Biochemical, proteomic and genetic characterization of oxygen survival mechanisms in sulphate-reducing bacteria of the genus Desulfovibrio

Abstract

INTRODUCTION Sulphate-reducing bacteria (SRB) are anaerobes, which derive energy for growth from anaerobic metabolism, coupling the oxidation of organic substrates with the dissimilatory reduction of sulphate to hydrogen sulphide (sulphate respiration). Although generally considered as strict anaerobes, more and more data indicate a higher abundance and metabolic activity in oxic zones of biotopes, such as marine and freshwater sediments, than in neighbouring anoxic zones (Ravenschlag et al. , 2000; Sass et al. , 1997; 1998). A well-documented example of sulphate reduction under oxic conditions is also provided by cyanobacterial mats. Here a zone of photosynthetic oxygen synthesis overlaps with a zone of sulphide production by SRB and a zone of oxygen-dependent microbial sulphide oxidation, creating steep, opposing gradients of oxygen and sulphide, which fluctuate with the rhythm of day and night (Canfield and des Marais, 1991; Teske et al. , 1998; Caumette et al. , 1994). In cyanobacterial mats from the saline evaporation pond in Baja California, Desulfobacter and Desulfobacterium are restricted to greater depths while the Desulfococcus and Desulfovibrio groups are predominant in the upper part of the photo-oxic zone (Risatti et al. , 1994).
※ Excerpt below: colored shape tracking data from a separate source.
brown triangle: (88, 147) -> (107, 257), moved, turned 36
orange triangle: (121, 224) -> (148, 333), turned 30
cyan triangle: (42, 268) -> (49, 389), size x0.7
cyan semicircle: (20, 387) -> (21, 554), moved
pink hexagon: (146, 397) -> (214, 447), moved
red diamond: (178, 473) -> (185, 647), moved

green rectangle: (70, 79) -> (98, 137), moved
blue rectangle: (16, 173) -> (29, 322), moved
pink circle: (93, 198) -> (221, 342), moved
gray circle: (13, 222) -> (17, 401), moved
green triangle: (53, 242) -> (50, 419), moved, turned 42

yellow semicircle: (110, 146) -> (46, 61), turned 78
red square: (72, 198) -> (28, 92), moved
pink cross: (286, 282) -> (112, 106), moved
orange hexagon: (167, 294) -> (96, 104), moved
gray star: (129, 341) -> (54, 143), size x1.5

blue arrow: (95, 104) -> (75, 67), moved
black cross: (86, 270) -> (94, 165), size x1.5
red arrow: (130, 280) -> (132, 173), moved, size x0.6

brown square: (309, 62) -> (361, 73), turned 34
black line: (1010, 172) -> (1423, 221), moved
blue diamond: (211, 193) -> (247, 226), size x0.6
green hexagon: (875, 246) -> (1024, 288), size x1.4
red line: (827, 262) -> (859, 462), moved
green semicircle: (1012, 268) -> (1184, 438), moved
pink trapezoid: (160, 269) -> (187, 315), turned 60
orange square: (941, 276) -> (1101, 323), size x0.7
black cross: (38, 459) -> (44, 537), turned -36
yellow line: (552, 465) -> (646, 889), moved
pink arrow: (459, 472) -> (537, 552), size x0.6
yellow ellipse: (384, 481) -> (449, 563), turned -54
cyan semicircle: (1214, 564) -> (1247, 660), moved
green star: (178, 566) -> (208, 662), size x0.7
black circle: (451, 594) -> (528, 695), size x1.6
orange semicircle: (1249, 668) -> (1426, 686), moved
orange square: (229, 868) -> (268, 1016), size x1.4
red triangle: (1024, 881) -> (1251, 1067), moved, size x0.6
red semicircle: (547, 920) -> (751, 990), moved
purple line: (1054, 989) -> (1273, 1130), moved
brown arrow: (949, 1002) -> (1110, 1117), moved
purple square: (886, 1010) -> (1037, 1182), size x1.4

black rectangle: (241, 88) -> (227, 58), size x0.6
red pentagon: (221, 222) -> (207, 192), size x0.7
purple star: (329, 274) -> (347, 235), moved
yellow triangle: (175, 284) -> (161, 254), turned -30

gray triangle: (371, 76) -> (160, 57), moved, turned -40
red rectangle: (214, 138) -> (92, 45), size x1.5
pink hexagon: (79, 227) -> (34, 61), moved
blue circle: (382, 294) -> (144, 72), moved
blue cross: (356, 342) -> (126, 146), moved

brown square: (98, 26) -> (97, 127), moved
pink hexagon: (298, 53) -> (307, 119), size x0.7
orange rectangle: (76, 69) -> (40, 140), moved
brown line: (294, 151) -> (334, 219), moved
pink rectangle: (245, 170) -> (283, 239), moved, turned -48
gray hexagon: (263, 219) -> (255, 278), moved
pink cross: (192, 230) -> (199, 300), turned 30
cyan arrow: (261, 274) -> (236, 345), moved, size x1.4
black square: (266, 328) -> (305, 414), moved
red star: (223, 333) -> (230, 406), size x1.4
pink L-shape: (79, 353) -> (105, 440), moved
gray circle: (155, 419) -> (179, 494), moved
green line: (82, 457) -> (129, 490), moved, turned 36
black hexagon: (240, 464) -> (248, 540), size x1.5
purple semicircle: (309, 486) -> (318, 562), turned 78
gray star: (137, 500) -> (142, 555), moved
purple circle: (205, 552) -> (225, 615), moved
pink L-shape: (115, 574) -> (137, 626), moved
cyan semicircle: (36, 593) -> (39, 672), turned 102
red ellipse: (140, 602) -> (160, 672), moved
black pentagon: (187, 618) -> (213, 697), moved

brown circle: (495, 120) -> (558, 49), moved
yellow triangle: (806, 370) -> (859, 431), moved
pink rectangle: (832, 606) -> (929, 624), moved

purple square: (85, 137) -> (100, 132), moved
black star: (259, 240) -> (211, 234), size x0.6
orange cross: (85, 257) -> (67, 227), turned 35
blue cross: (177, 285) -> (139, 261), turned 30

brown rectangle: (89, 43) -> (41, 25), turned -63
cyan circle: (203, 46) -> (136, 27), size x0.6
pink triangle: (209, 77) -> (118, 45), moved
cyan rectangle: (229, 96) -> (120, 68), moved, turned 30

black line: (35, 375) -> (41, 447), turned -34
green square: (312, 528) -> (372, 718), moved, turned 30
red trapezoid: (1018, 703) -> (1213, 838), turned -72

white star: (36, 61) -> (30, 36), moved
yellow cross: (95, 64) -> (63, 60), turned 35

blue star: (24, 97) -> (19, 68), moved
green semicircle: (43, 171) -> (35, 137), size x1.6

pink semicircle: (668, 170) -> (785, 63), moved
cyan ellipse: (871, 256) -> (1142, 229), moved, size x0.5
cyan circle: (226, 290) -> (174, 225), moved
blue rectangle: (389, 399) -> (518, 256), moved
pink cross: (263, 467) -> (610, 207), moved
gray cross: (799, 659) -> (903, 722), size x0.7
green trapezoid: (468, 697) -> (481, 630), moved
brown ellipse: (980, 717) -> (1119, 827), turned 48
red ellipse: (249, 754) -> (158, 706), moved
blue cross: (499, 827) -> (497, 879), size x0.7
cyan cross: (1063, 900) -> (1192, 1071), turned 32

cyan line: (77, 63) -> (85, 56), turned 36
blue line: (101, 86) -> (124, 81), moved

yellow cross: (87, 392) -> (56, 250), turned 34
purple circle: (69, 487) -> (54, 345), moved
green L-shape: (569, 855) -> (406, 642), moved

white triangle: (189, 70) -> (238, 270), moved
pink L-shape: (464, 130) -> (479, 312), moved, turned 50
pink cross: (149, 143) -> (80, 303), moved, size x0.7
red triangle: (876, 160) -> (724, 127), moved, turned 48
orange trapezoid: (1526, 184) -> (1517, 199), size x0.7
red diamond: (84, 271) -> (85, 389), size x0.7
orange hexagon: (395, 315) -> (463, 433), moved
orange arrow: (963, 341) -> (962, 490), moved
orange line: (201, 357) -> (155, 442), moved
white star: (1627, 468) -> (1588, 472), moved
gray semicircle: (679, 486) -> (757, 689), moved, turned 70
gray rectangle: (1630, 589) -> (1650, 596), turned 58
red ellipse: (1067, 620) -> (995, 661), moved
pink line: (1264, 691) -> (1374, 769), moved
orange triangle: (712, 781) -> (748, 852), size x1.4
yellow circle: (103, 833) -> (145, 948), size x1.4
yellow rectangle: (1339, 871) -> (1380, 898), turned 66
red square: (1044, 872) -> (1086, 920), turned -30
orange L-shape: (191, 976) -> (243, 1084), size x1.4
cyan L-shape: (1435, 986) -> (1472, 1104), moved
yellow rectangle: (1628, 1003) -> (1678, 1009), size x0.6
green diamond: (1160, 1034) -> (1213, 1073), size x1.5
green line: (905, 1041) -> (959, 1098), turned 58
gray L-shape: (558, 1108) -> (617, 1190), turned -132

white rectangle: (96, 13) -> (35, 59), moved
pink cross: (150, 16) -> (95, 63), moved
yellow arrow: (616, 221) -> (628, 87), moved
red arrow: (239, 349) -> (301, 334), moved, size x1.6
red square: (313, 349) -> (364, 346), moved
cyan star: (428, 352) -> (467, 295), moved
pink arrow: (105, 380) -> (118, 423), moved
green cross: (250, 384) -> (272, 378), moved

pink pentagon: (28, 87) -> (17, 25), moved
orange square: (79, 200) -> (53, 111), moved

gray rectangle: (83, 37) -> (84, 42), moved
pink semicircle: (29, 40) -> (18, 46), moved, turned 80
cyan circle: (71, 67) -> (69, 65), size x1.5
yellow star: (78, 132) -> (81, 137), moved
The high numbers of SRB found in these oxic environments indicate that these organisms are able to deal with temporal exposures to oxygen concentrations as high as 1.5 mM (Sigalevich and Cohen, 2000). In these oxygen-exposed systems SRB of the genus Desulfovibrio are among the most oxygen-tolerant, e.g. Desulfovibrio oxyclinae was isolated from Solar Lake microbial mats (Krekeler et al. , 1997) and Desulfovibrio desulfuricans strain DvO1 was isolated from activated sludge aerated to atmospheric oxygen saturation (Kjeldsen et al ., 2005).